What you will do: Extract from the entries below, exactly as given, only the lines from the line containing "Über Cookies [tab] (385, 91)" to the line containing "Details [tab] (234, 91)", both lines included.

Records from a collection
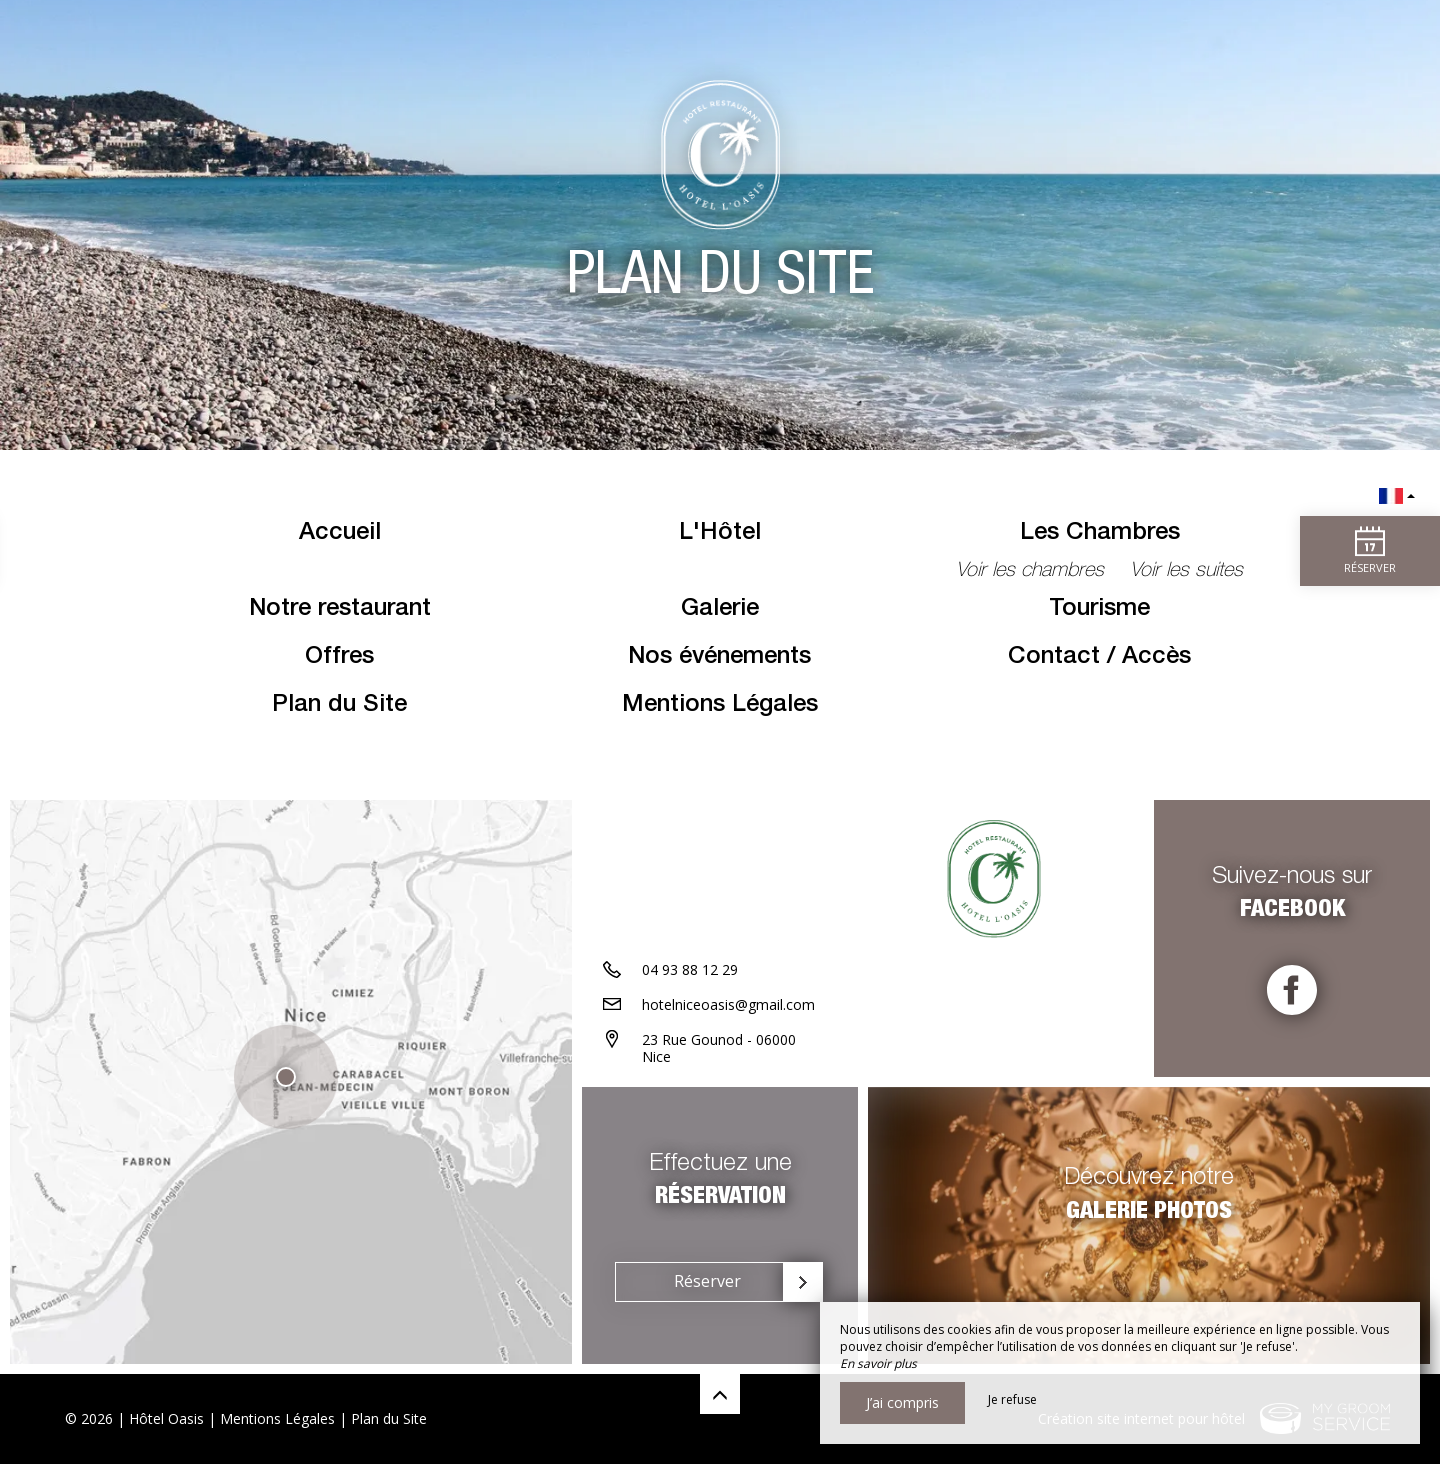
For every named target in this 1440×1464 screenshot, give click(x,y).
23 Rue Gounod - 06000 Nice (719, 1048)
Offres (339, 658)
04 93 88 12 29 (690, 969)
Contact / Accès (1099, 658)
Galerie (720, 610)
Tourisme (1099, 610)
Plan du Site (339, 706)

* * *

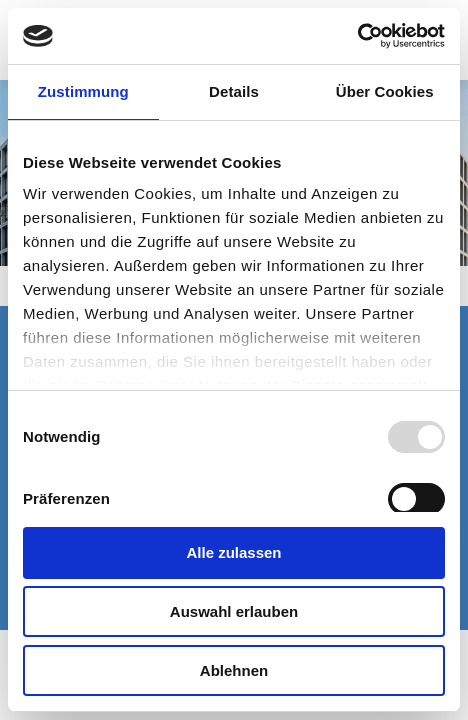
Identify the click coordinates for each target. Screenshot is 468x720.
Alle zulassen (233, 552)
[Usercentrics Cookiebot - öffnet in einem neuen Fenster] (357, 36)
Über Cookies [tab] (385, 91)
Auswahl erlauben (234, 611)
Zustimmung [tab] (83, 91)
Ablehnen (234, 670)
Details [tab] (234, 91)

Task result:
Über Cookies [tab] (385, 91)
Auswahl erlauben (234, 611)
Zustimmung [tab] (83, 91)
Ablehnen (234, 670)
Details [tab] (234, 91)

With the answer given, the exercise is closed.